---------- Excerpted records

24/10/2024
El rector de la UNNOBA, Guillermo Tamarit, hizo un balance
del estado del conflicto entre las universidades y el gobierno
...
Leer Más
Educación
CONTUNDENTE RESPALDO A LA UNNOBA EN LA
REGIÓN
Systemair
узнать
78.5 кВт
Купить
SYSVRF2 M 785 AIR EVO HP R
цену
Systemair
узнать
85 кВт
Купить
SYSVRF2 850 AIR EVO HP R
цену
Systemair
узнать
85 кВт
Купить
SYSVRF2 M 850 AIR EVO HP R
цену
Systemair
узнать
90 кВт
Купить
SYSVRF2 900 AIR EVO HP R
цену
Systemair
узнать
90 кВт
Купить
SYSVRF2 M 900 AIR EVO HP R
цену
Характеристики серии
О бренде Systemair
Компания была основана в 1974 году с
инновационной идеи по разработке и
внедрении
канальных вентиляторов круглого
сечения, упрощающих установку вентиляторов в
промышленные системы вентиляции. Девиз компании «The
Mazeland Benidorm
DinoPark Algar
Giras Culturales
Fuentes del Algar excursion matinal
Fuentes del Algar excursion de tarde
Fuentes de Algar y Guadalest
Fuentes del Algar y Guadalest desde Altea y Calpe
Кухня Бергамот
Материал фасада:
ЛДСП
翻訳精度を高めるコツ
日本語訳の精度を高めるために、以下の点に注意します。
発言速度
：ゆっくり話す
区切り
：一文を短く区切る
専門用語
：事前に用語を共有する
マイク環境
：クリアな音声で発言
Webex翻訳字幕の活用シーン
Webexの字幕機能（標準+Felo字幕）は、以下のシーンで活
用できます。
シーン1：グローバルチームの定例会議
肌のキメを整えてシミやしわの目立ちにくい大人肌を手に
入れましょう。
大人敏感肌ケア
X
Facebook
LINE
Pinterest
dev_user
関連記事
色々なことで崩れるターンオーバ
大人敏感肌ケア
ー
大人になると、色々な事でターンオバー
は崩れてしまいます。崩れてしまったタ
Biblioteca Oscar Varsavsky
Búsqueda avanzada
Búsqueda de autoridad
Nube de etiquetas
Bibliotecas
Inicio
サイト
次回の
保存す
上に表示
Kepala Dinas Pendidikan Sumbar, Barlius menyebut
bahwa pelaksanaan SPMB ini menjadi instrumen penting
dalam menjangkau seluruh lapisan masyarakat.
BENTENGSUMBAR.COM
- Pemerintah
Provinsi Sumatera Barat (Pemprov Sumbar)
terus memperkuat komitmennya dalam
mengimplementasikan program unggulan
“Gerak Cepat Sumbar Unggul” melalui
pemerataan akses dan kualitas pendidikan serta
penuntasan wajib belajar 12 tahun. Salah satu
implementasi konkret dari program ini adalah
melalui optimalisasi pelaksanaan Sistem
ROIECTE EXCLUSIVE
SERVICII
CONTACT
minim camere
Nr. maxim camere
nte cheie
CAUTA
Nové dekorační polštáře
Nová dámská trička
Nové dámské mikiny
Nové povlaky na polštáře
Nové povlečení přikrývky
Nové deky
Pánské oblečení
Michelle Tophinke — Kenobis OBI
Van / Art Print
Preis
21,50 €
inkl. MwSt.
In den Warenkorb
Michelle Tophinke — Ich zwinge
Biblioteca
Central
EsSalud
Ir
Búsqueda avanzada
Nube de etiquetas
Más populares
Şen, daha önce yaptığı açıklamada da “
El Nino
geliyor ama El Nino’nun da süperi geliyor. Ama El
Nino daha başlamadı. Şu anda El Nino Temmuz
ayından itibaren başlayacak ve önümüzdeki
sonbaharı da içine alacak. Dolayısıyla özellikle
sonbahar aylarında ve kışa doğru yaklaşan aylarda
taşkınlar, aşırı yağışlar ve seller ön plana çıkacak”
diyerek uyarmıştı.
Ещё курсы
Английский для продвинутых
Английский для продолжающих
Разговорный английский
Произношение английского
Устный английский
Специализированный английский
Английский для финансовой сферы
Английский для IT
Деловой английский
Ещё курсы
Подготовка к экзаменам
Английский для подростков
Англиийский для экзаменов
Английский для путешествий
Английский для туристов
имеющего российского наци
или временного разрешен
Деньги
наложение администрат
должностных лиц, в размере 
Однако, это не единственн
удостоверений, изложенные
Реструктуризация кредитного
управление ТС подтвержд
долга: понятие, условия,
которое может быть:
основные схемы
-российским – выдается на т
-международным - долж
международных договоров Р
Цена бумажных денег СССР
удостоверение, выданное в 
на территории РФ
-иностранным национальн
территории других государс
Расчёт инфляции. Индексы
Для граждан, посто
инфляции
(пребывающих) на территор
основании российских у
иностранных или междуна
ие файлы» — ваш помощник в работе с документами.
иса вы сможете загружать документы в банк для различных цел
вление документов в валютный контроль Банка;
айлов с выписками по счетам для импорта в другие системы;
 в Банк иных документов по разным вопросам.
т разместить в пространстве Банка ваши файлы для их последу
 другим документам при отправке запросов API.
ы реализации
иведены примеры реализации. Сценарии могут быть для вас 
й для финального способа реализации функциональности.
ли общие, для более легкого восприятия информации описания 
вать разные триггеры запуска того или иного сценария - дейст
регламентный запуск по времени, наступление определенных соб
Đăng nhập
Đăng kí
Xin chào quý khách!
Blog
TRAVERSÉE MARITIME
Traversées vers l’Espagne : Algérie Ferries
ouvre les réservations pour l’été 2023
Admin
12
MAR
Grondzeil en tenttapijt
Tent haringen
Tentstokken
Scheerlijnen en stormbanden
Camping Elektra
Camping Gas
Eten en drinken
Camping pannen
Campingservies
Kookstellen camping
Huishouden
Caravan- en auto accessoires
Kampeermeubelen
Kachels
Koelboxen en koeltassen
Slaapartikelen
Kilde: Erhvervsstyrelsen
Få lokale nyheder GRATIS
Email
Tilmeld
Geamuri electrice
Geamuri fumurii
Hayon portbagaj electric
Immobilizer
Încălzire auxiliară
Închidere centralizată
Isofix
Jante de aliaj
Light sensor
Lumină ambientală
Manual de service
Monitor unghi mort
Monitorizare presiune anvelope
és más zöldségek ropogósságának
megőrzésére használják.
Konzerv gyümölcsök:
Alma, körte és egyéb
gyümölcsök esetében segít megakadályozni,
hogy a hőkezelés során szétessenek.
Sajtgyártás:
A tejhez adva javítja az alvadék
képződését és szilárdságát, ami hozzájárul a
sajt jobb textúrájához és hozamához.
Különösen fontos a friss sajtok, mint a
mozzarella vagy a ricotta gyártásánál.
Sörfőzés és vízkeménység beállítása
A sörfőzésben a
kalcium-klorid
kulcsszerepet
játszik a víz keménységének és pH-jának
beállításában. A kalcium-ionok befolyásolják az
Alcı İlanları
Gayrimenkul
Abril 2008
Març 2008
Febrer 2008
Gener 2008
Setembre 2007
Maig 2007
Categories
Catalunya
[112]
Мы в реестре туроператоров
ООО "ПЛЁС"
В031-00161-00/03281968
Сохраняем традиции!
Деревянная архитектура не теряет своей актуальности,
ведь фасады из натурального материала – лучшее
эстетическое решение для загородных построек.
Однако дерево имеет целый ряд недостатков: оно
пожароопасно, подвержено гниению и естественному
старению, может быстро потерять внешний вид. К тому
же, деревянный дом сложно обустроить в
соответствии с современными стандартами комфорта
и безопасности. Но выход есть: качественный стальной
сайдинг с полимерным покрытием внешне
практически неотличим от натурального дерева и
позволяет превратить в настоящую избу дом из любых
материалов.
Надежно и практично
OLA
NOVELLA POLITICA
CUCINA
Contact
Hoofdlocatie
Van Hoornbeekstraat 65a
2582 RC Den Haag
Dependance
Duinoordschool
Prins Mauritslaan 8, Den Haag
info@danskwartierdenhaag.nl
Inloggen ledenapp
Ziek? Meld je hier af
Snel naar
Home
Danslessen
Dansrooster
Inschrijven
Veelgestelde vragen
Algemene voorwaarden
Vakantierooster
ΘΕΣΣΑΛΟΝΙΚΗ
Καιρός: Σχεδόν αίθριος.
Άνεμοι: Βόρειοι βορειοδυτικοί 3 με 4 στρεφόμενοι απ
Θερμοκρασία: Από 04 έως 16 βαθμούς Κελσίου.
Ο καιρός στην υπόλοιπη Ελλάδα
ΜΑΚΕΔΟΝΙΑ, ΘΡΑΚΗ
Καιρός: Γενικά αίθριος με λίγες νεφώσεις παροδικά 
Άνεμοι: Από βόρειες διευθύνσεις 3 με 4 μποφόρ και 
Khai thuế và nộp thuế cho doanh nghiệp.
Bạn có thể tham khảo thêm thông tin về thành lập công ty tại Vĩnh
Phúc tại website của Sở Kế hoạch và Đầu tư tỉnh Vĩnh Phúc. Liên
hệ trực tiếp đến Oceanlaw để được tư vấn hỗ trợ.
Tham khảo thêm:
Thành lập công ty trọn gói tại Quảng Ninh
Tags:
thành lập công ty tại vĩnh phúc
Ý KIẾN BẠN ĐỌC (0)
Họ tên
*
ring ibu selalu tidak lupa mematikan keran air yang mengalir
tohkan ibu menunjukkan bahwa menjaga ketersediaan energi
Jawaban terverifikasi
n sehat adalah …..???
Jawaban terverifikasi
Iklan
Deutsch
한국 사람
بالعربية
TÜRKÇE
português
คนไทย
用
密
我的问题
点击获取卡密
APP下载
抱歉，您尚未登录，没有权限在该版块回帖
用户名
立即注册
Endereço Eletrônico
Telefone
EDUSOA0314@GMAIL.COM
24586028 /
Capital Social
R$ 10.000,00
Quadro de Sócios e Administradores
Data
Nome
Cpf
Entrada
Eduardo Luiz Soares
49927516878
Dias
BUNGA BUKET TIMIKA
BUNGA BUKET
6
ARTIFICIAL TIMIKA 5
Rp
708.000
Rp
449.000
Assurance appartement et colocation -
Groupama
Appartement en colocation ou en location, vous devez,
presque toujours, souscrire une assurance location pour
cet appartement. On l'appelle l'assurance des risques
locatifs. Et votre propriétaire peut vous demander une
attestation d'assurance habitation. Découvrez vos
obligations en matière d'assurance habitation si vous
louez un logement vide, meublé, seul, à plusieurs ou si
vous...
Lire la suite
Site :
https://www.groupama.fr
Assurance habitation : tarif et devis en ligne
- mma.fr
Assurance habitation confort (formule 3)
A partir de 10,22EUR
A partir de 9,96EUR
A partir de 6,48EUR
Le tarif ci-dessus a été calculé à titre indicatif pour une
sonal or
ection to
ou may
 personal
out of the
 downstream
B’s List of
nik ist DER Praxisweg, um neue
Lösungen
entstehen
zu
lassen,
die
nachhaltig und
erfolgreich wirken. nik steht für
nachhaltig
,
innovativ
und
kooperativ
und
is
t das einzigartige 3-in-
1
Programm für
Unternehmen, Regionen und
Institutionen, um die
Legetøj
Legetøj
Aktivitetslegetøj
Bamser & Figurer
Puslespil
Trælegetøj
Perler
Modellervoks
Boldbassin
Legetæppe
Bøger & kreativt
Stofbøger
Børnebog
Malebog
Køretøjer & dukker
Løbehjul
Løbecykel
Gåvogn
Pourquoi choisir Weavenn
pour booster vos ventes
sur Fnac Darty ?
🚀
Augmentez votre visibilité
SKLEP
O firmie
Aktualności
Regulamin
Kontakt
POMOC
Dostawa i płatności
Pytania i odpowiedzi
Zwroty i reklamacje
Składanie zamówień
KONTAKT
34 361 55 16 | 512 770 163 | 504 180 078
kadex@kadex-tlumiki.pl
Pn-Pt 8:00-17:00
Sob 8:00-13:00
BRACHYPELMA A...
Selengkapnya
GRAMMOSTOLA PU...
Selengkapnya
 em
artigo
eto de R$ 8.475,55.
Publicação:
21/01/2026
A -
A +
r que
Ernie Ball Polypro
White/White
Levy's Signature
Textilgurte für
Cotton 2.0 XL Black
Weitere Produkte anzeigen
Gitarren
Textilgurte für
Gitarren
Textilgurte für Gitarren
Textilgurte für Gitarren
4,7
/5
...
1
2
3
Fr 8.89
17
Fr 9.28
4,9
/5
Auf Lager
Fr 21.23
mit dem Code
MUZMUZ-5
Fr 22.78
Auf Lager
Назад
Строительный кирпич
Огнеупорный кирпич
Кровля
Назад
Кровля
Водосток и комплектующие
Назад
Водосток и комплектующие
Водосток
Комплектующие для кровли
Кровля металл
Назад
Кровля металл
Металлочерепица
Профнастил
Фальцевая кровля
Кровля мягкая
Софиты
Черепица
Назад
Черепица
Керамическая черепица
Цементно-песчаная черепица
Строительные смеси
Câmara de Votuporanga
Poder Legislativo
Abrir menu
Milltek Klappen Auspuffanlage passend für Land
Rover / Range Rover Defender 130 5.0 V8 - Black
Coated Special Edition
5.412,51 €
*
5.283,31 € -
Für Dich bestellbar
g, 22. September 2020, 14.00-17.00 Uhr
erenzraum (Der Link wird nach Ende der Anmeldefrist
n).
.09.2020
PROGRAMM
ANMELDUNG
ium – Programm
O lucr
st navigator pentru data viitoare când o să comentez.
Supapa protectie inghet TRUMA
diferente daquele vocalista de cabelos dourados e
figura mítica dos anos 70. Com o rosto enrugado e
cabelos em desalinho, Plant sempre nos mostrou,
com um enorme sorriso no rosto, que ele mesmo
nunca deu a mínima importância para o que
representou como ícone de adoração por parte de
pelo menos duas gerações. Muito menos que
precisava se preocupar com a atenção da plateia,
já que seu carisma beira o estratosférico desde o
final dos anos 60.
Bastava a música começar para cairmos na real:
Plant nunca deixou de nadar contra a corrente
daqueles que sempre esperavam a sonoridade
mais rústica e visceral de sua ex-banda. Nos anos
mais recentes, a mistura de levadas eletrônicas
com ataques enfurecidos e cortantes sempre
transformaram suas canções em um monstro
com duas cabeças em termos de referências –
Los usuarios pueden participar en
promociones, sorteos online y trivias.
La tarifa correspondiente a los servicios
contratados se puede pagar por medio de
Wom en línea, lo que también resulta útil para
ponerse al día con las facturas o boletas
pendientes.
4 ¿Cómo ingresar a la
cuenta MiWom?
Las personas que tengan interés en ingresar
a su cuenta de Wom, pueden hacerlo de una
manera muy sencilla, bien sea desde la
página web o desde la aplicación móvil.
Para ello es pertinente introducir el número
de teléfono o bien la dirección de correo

--------------------

Your job is to print exactly the lines that run from the top of the entries through the line with "Nová dámská trička", and no others.

24/10/2024
El rector de la UNNOBA, Guillermo Tamarit, hizo un balance
del estado del conflicto entre las universidades y el gobierno
...
Leer Más
Educación
CONTUNDENTE RESPALDO A LA UNNOBA EN LA
REGIÓN
Systemair
узнать
78.5 кВт
Купить
SYSVRF2 M 785 AIR EVO HP R
цену
Systemair
узнать
85 кВт
Купить
SYSVRF2 850 AIR EVO HP R
цену
Systemair
узнать
85 кВт
Купить
SYSVRF2 M 850 AIR EVO HP R
цену
Systemair
узнать
90 кВт
Купить
SYSVRF2 900 AIR EVO HP R
цену
Systemair
узнать
90 кВт
Купить
SYSVRF2 M 900 AIR EVO HP R
цену
Характеристики серии
О бренде Systemair
Компания была основана в 1974 году с
инновационной идеи по разработке и
внедрении
канальных вентиляторов круглого
сечения, упрощающих установку вентиляторов в
промышленные системы вентиляции. Девиз компании «The
Mazeland Benidorm
DinoPark Algar
Giras Culturales
Fuentes del Algar excursion matinal
Fuentes del Algar excursion de tarde
Fuentes de Algar y Guadalest
Fuentes del Algar y Guadalest desde Altea y Calpe
Кухня Бергамот
Материал фасада:
ЛДСП
翻訳精度を高めるコツ
日本語訳の精度を高めるために、以下の点に注意します。
発言速度
：ゆっくり話す
区切り
：一文を短く区切る
専門用語
：事前に用語を共有する
マイク環境
：クリアな音声で発言
Webex翻訳字幕の活用シーン
Webexの字幕機能（標準+Felo字幕）は、以下のシーンで活
用できます。
シーン1：グローバルチームの定例会議
肌のキメを整えてシミやしわの目立ちにくい大人肌を手に
入れましょう。
大人敏感肌ケア
X
Facebook
LINE
Pinterest
dev_user
関連記事
色々なことで崩れるターンオーバ
大人敏感肌ケア
ー
大人になると、色々な事でターンオバー
は崩れてしまいます。崩れてしまったタ
Biblioteca Oscar Varsavsky
Búsqueda avanzada
Búsqueda de autoridad
Nube de etiquetas
Bibliotecas
Inicio
サイト
次回の
保存す
上に表示
Kepala Dinas Pendidikan Sumbar, Barlius menyebut
bahwa pelaksanaan SPMB ini menjadi instrumen penting
dalam menjangkau seluruh lapisan masyarakat.
BENTENGSUMBAR.COM
- Pemerintah
Provinsi Sumatera Barat (Pemprov Sumbar)
terus memperkuat komitmennya dalam
mengimplementasikan program unggulan
“Gerak Cepat Sumbar Unggul” melalui
pemerataan akses dan kualitas pendidikan serta
penuntasan wajib belajar 12 tahun. Salah satu
implementasi konkret dari program ini adalah
melalui optimalisasi pelaksanaan Sistem
ROIECTE EXCLUSIVE
SERVICII
CONTACT
minim camere
Nr. maxim camere
nte cheie
CAUTA
Nové dekorační polštáře
Nová dámská trička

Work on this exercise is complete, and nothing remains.